WHAT IS NEEDED:
Pictures aside, please retype the whole listing word for word.

DATA SUPPLIED:
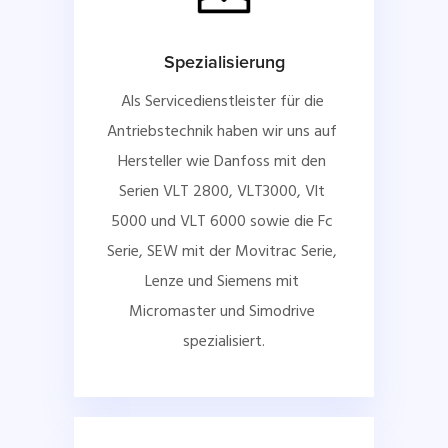
Spezialisierung
Als Servicedienstleister für die 
Antriebstechnik haben wir uns auf 
Hersteller wie Danfoss mit den 
Serien VLT 2800, VLT3000, Vlt 
5000 und VLT 6000 sowie die Fc 
Serie, SEW mit der Movitrac Serie, 
Lenze und Siemens mit 
Micromaster und Simodrive 
spezialisiert.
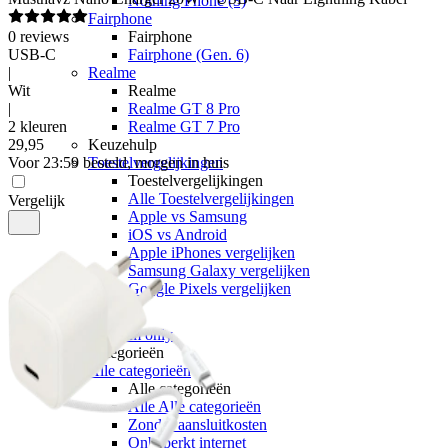
Nothing Phone (3)
Fairphone
0
reviews
Fairphone
USB-C
Fairphone (Gen. 6)
|
Realme
Wit
Realme
|
Realme GT 8 Pro
2 kleuren
Realme GT 7 Pro
29
,
95
Keuzehulp
Voor 23:59 besteld, morgen in huis
Toestelvergelijkingen
Toestelvergelijkingen
Alle Toestelvergelijkingen
Vergelijk
Apple vs Samsung
iOS vs Android
Apple iPhones vergelijken
Samsung Galaxy vergelijken
Google Pixels vergelijken
Sim only
Alle sim only
Categorieën
Alle categorieën
Alle categorieën
Alle Alle categorieën
Zonder aansluitkosten
Onbeperkt internet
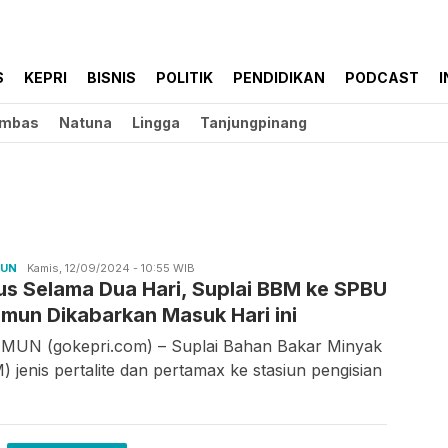
S
KEPRI
BISNIS
POLITIK
PENDIDIKAN
PODCAST
I
mbas
Natuna
Lingga
Tanjungpinang
MUN
Ilfitrah
Kamis, 12/09/2024 - 10:55 WIB
us Selama Dua Hari, Suplai BBM ke SPBU
imun Dikabarkan Masuk Hari ini
MUN (gokepri.com) – Suplai Bahan Bakar Minyak
) jenis pertalite dan pertamax ke stasiun pengisian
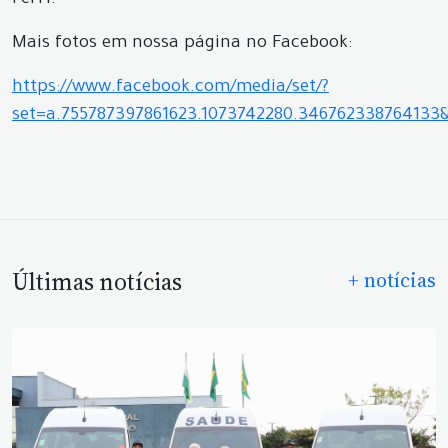
Ferri.
Mais fotos em nossa página no Facebook:
https://www.facebook.com/media/set/?
set=a.755787397861623.1073742280.346762338764133
Últimas notícias
+ notícias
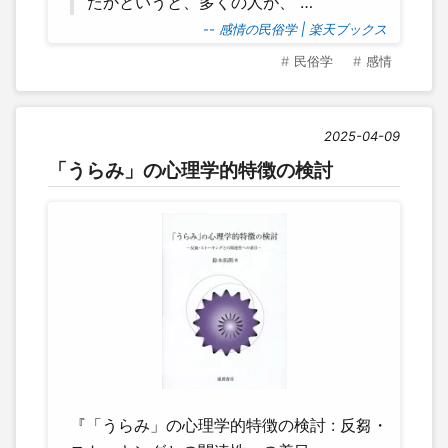
たかというと、多くの人が、 …
-- 感情の民俗学 | 楽天ブックス
民俗学
感情
2025-04-09
「うらみ」の心理学的特徴の検討
『「うらみ」の心理学的特徴の検討 : 反芻・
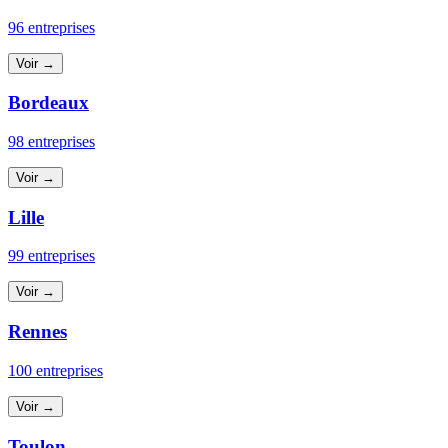
96 entreprises
Voir →
Bordeaux
98 entreprises
Voir →
Lille
99 entreprises
Voir →
Rennes
100 entreprises
Voir →
Toulon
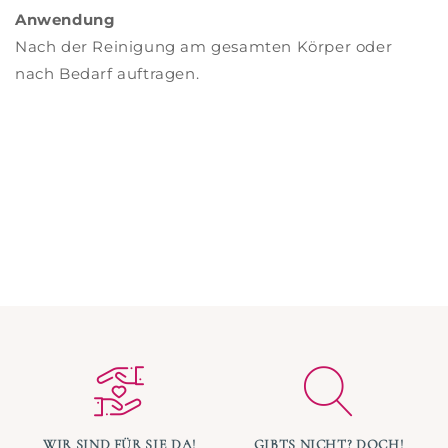
Anwendung
Nach der Reinigung am gesamten Körper oder
nach Bedarf auftragen.
WIR SIND FÜR SIE DA!
GIBTS NICHT? DOCH!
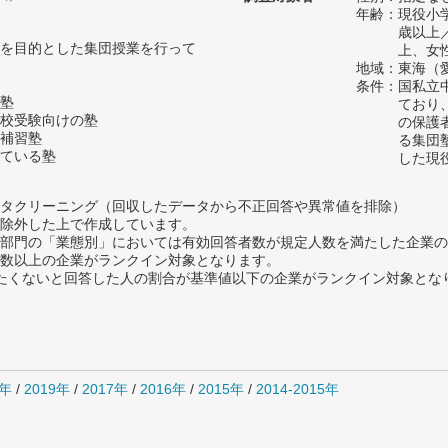
年齢：現役小学
歳以上
を目的とした集団授業を行って
上、女
地域：東海（
条件：国私立
塾
ており
校受験向けの塾
の保護
補習塾
る集団
ている塾
した現
タクリーニング（回収したデータから不正回答や異常値を排除）
除外した上で作成しています。
部門の「業態別」においては有効回答者数が規定人数を満たした企業の
数以上の企業がランクイン対象となります。
薦めたくないと回答した人の割合が基準値以下の企業がランクイン対象とな
0年
/
2019年
/
2017年
/
2016年
/
2015年
/
2014-2015年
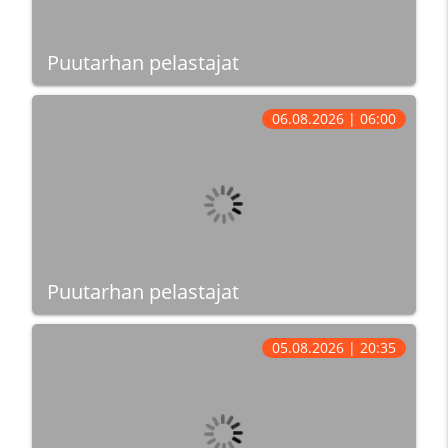
Puutarhan pelastajat
06.08.2026 | 06:00
Puutarhan pelastajat
05.08.2026 | 20:35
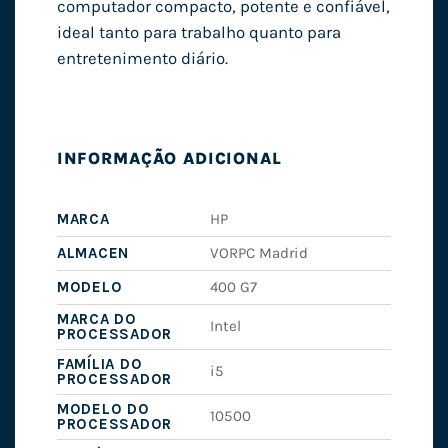
computador compacto, potente e confiável,
ideal tanto para trabalho quanto para
entretenimento diário.
INFORMAÇÃO ADICIONAL
MARCA
HP
ALMACEN
VORPC Madrid
MODELO
400 G7
MARCA DO
Intel
PROCESSADOR
FAMÍLIA DO
i5
PROCESSADOR
MODELO DO
10500
PROCESSADOR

YOUR SOLUTION:
Spezialisierung
Als Servicedienstleister für die 
Antriebstechnik haben wir uns auf 
Hersteller wie Danfoss mit den 
Serien VLT 2800, VLT3000, Vlt 
5000 und VLT 6000 sowie die Fc 
Serie, SEW mit der Movitrac Serie, 
Lenze und Siemens mit 
Micromaster und Simodrive 
spezialisiert.
Nothing Phone (3)
Fairphone
0
reviews
Fairphone
USB-C
Fairphone (Gen. 6)
|
Realme
Wit
Realme
|
Realme GT 8 Pro
2 kleuren
Realme GT 7 Pro
29
,
95
Keuzehulp
Voor 23:59 besteld, morgen in huis
Toestelvergelijkingen
Toestelvergelijkingen
Alle Toestelvergelijkingen
Vergelijk
Apple vs Samsung
iOS vs Android
Apple iPhones vergelijken
Samsung Galaxy vergelijken
Google Pixels vergelijken
Sim only
Alle sim only
Categorieën
Alle categorieën
Alle categorieën
Alle Alle categorieën
Zonder aansluitkosten
Onbeperkt internet
S
KEPRI
BISNIS
POLITIK
PENDIDIKAN
PODCAST
I
mbas
Natuna
Lingga
Tanjungpinang
MUN
Ilfitrah
Kamis, 12/09/2024 - 10:55 WIB
us Selama Dua Hari, Suplai BBM ke SPBU
imun Dikabarkan Masuk Hari ini
MUN (gokepri.com) – Suplai Bahan Bakar Minyak
) jenis pertalite dan pertamax ke stasiun pengisian
Ferri.
Mais fotos em nossa página no Facebook:
https://www.facebook.com/media/set/?
set=a.755787397861623.1073742280.346762338764133
Últimas notícias
+ notícias
たかというと、多くの人が、 …
-- 感情の民俗学 | 楽天ブックス
民俗学
感情
2025-04-09
「うらみ」の心理学的特徴の検討
『「うらみ」の心理学的特徴の検討 : 反芻・
96 entreprises
Voir →
Bordeaux
98 entreprises
Voir →
Lille
99 entreprises
Voir →
Rennes
100 entreprises
Voir →
Toulon
Anwendung
Nach der Reinigung am gesamten Körper oder
nach Bedarf auftragen.
WIR SIND FÜR SIE DA!
GIBTS NICHT? DOCH!
年齢：現役小学
歳以上
を目的とした集団授業を行って
上、女
地域：東海（
条件：国私立
塾
ており
校受験向けの塾
の保護
補習塾
る集団
ている塾
した現
タクリーニング（回収したデータから不正回答や異常値を排除）
除外した上で作成しています。
部門の「業態別」においては有効回答者数が規定人数を満たした企業の
数以上の企業がランクイン対象となります。
薦めたくないと回答した人の割合が基準値以下の企業がランクイン対象とな
0年
/
2019年
/
2017年
/
2016年
/
2015年
/
2014-2015年
Puutarhan pelastajat
06.08.2026 | 06:00
Puutarhan pelastajat
05.08.2026 | 20:35
computador compacto, potente e confiável,
ideal tanto para trabalho quanto para
entretenimento diário.
INFORMAÇÃO ADICIONAL
MARCA
HP
ALMACEN
VORPC Madrid
MODELO
400 G7
MARCA DO
Intel
PROCESSADOR
FAMÍLIA DO
i5
PROCESSADOR
MODELO DO
10500
PROCESSADOR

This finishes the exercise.